Background: When patient distances are calculated based on phenotype, signs and symptoms are often converted to concepts from an ontological hierarchy. There is controversy as to whether patient distance metrics that consider the semantic similarity between concepts can outperform standard patient distance metrics that are agnostic to concept similarity. The choice of distance metric often dominates the performance of classification or clustering algorithms. Our objective was to determine if semantically augmented distance metrics would outperform standard metrics on machine learning tasks.

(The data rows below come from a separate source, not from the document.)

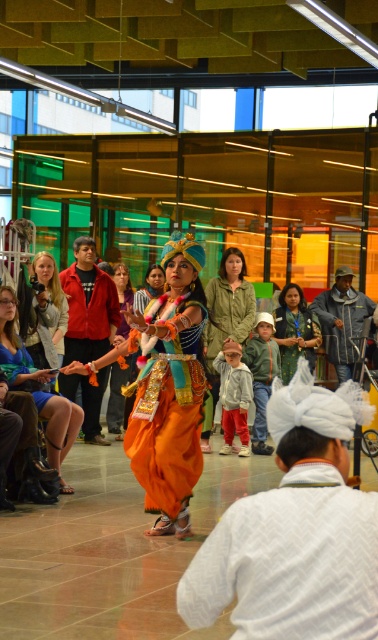 Is point (223, 349) less distant than point (128, 289)?

Yes, it is.

Between point (246, 403) and point (113, 388), which one is positioned in front?

Point (246, 403) is in front.

What do you see at coordinates (233, 396) in the screenshot? I see `red velvet pants at center` at bounding box center [233, 396].

Locate an element on the screen. red velvet pants at center is located at coordinates (233, 396).

Does matte black camera at upper left have a smaller size compared to red velvet pants at center?

No, matte black camera at upper left is not smaller than red velvet pants at center.

Is matte black camera at upper left further to camera compared to red velvet pants at center?

No, matte black camera at upper left is closer to the viewer.

Who is more distant from viewer, (46, 326) or (246, 445)?

The point (246, 445) is more distant.

Where is `matte black camera at upper left`? matte black camera at upper left is located at coordinates (46, 316).

Is white textured turban at lower center closer to the viewer compared to green fabric dress at center?

Yes, white textured turban at lower center is closer to the viewer.

Who is higher up, white textured turban at lower center or green fabric dress at center?

green fabric dress at center

Where is `white textured turban at lower center`? The height and width of the screenshot is (640, 378). white textured turban at lower center is located at coordinates (294, 532). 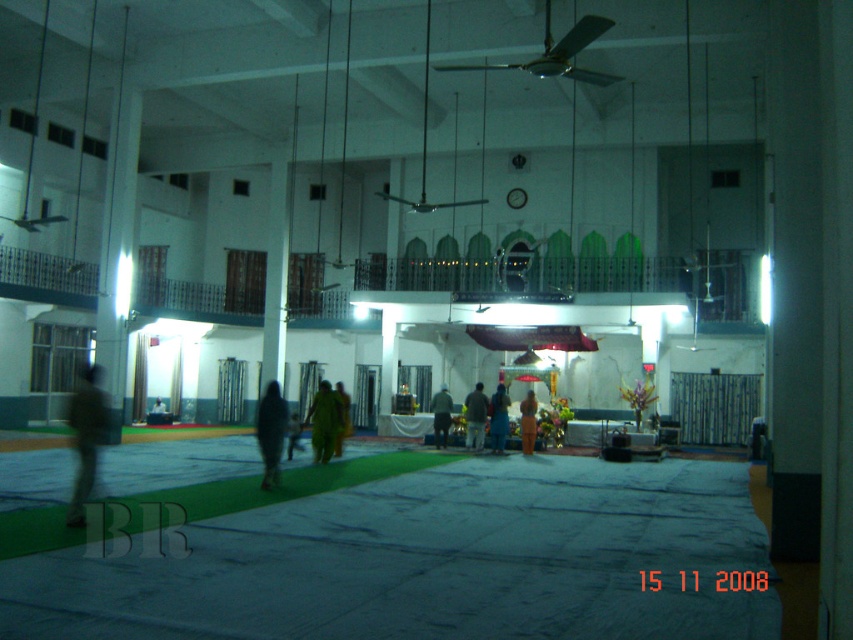 Between dark green fabric at left and yellow fabric cloth at center, which one is positioned higher?

dark green fabric at left is above.

This screenshot has width=853, height=640. In order to click on dark green fabric at left in this screenshot , I will do `click(86, 436)`.

Locate an element on the screen. The height and width of the screenshot is (640, 853). dark green fabric at left is located at coordinates (86, 436).

Identify the location of dark green fabric at left. (86, 436).

Who is positioned more to the right, green fabric dress at center or yellow fabric cloth at center?

Positioned to the right is yellow fabric cloth at center.

Is green fabric dress at center bigger than yellow fabric cloth at center?

Yes.

I want to click on green fabric dress at center, so click(x=323, y=420).

Can you confirm if dark matte clothing at center is shorter than yellow fabric cloth at center?

No.

In the scene shown: Who is positioned more to the right, dark matte clothing at center or yellow fabric cloth at center?

yellow fabric cloth at center

Is point (264, 476) closer to camera compared to point (448, 403)?

Yes, it is.

Locate an element on the screen. The width and height of the screenshot is (853, 640). dark matte clothing at center is located at coordinates (271, 433). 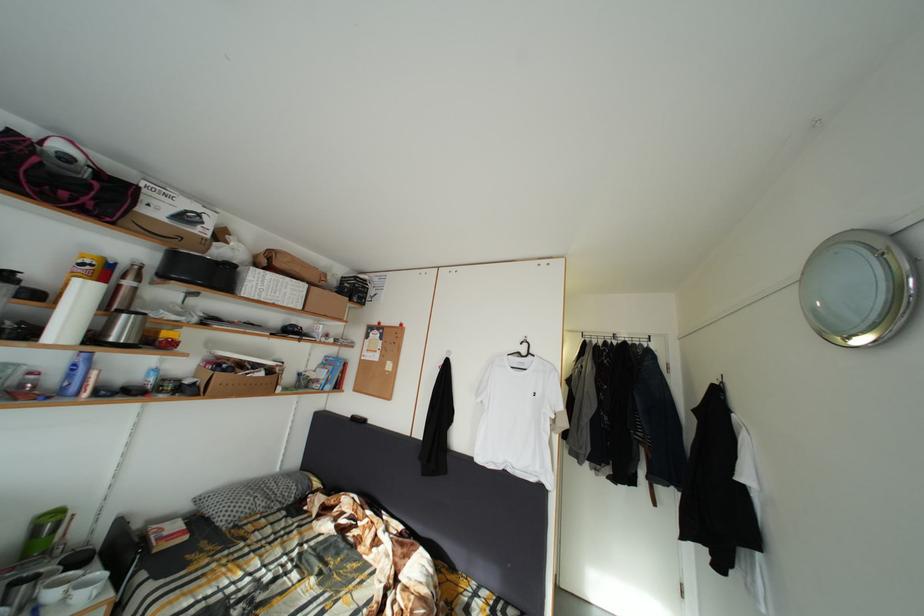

Methods: We converted the neurological signs and symptoms from 382 published neurology cases into sets of concepts with corresponding machine-readable codes. We calculated inter-patient distances by four different metrics (cosine distance, a semantically augmented cosine distance, Jaccard distance, and a semantically augmented bipartite distance). Semantic augmentation for two of the metrics depended on concept similarities from a hierarchical neuro-ontology. For machine learning algorithms, we used the patient diagnosis as the ground truth label and patient signs and symptoms as the machine learning features . We assessed classification accuracy for four classifiers and cluster quality for two clustering algorithms for each of the distance metrics.
Results: Inter-patient distances were smaller when the distance metric was semantically augmented. Classification accuracy and cluster quality were not significantly different by distance metric.
Conclusion: Using patient diagnoses as labels and patient signs and symptoms as features, we did not find improved classification accuracy or improved cluster quality with semantically augmented distance metrics. Semantic augmentation reduced inter-patient distances but did not improve machine learning performance.